Dobbin Kevin, Simon Richard
Biometric Research Branch, National Cancer Institute, 6130 Executive Blvd., Bethesda, MD, 20892-7434, USA.
Biostatistics. 2005 Jan;6(1):27-38. doi: 10.1093/biostatistics/kxh015.
Determining sample sizes for microarray experiments is important but the complexity of these experiments, and the large amounts of data they produce, can make the sample size issue seem daunting, and tempt researchers to use rules of thumb in place of formal calculations based on the goals of the experiment. Here we present formulae for determining sample sizes to achieve a variety of experimental goals, including class comparison and the development of prognostic markers. Results are derived which describe the impact of pooling, technical replicates and dye-swap arrays on sample size requirements. These results are shown to depend on the relative sizes of different sources of variability.

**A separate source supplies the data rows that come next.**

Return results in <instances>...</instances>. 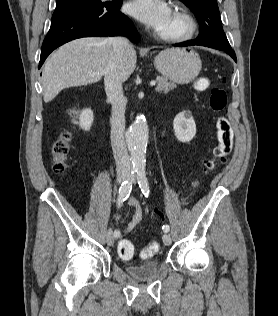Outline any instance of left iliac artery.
<instances>
[{
	"label": "left iliac artery",
	"instance_id": "obj_1",
	"mask_svg": "<svg viewBox=\"0 0 278 316\" xmlns=\"http://www.w3.org/2000/svg\"><path fill=\"white\" fill-rule=\"evenodd\" d=\"M137 180L142 193L145 197H148L150 194V187L148 179L146 177L145 169L143 167H139L137 169ZM162 229L165 233H167L169 232L170 227L169 225L165 224L162 226Z\"/></svg>",
	"mask_w": 278,
	"mask_h": 316
}]
</instances>
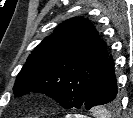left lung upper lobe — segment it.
<instances>
[{"mask_svg": "<svg viewBox=\"0 0 133 118\" xmlns=\"http://www.w3.org/2000/svg\"><path fill=\"white\" fill-rule=\"evenodd\" d=\"M108 58L107 45L91 22L82 18L66 20L29 55L13 92L16 96L41 92L66 109L84 107ZM118 104L112 102L107 108L114 111Z\"/></svg>", "mask_w": 133, "mask_h": 118, "instance_id": "obj_1", "label": "left lung upper lobe"}]
</instances>
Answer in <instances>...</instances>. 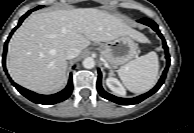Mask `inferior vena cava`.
<instances>
[{
    "label": "inferior vena cava",
    "mask_w": 194,
    "mask_h": 133,
    "mask_svg": "<svg viewBox=\"0 0 194 133\" xmlns=\"http://www.w3.org/2000/svg\"><path fill=\"white\" fill-rule=\"evenodd\" d=\"M80 54V50L76 47H69L65 51V58L66 59H73L76 58Z\"/></svg>",
    "instance_id": "1"
}]
</instances>
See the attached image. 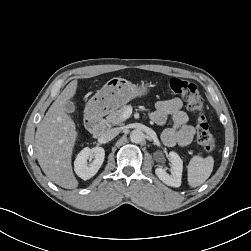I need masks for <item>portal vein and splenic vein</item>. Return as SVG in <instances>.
I'll use <instances>...</instances> for the list:
<instances>
[{
	"instance_id": "obj_1",
	"label": "portal vein and splenic vein",
	"mask_w": 251,
	"mask_h": 251,
	"mask_svg": "<svg viewBox=\"0 0 251 251\" xmlns=\"http://www.w3.org/2000/svg\"><path fill=\"white\" fill-rule=\"evenodd\" d=\"M131 113H132L131 109H127V110L123 113V115H122L123 119L125 120V119L129 118L130 115H131Z\"/></svg>"
}]
</instances>
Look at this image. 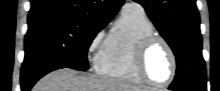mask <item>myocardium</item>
<instances>
[{"mask_svg": "<svg viewBox=\"0 0 220 91\" xmlns=\"http://www.w3.org/2000/svg\"><path fill=\"white\" fill-rule=\"evenodd\" d=\"M156 44H162L167 49L171 58V73L165 82H156L152 80L146 71L145 64L147 55L151 48ZM134 65L135 70L143 83L154 87H167L173 82L177 74V58L172 46L167 40L157 35L148 36L138 44L134 56Z\"/></svg>", "mask_w": 220, "mask_h": 91, "instance_id": "f54148a6", "label": "myocardium"}]
</instances>
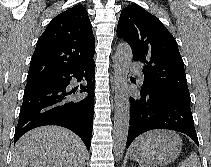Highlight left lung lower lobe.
<instances>
[{
  "label": "left lung lower lobe",
  "mask_w": 211,
  "mask_h": 167,
  "mask_svg": "<svg viewBox=\"0 0 211 167\" xmlns=\"http://www.w3.org/2000/svg\"><path fill=\"white\" fill-rule=\"evenodd\" d=\"M130 127L127 148L140 134L153 129H169L188 135L199 145L190 104L171 96L140 89L131 98Z\"/></svg>",
  "instance_id": "left-lung-lower-lobe-1"
}]
</instances>
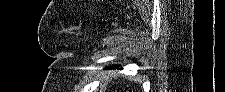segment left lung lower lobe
<instances>
[{
	"instance_id": "1",
	"label": "left lung lower lobe",
	"mask_w": 225,
	"mask_h": 92,
	"mask_svg": "<svg viewBox=\"0 0 225 92\" xmlns=\"http://www.w3.org/2000/svg\"><path fill=\"white\" fill-rule=\"evenodd\" d=\"M106 68H110V69L118 68V65L117 66L106 67Z\"/></svg>"
}]
</instances>
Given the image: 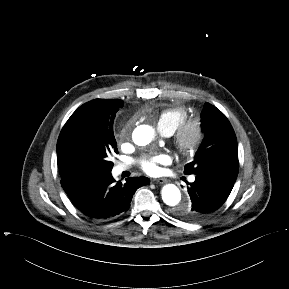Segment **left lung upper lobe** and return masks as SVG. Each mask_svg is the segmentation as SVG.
Returning a JSON list of instances; mask_svg holds the SVG:
<instances>
[{
	"instance_id": "1",
	"label": "left lung upper lobe",
	"mask_w": 289,
	"mask_h": 289,
	"mask_svg": "<svg viewBox=\"0 0 289 289\" xmlns=\"http://www.w3.org/2000/svg\"><path fill=\"white\" fill-rule=\"evenodd\" d=\"M205 138L194 160L185 165V174H212L236 180L239 169L238 147L234 130L226 116L205 103L202 111Z\"/></svg>"
}]
</instances>
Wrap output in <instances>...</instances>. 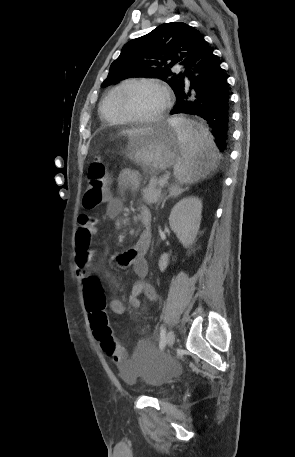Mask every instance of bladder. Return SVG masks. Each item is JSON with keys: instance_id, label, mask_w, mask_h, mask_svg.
Returning a JSON list of instances; mask_svg holds the SVG:
<instances>
[{"instance_id": "1", "label": "bladder", "mask_w": 295, "mask_h": 457, "mask_svg": "<svg viewBox=\"0 0 295 457\" xmlns=\"http://www.w3.org/2000/svg\"><path fill=\"white\" fill-rule=\"evenodd\" d=\"M155 348L152 345H136L135 354L127 356L126 361L118 364V372L120 378L127 384H135L142 380L147 385L159 387L165 379L169 383L176 381V372L174 360H169L168 352H154ZM153 396L164 399L169 396V393L159 390L153 393Z\"/></svg>"}]
</instances>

A variety of common types of experimental situations and designs used with single-label and dual-label microarrays are considered. We discuss procedures for controlling the false discovery rate. Our calculations are based on relatively simple yet realistic statistical models for the data, and provide straightforward sample size calculation formulae.
确定微阵列实验的样本量很重要,但这些实验的复杂性以及它们产生的大量数据,可能会使样本量问题看起来令人生畏,并诱使研究人员使用经验法则来代替基于实验目标的正式计算。在此,我们给出用于确定样本量以实现各种实验目标的公式,包括类别比较和预后标志物的开发。得出的结果描述了合并、技术重复和染料交换阵列对样本量要求的影响。这些结果表明取决于不同变异性来源的相对大小。考虑了与单标记和双标记微阵列一起使用的各种常见类型的实验情况和设计。我们讨论了控制错误发现率的程序。我们的计算基于相对简单但现实的数据统计模型,并提供了直接的样本量计算公式。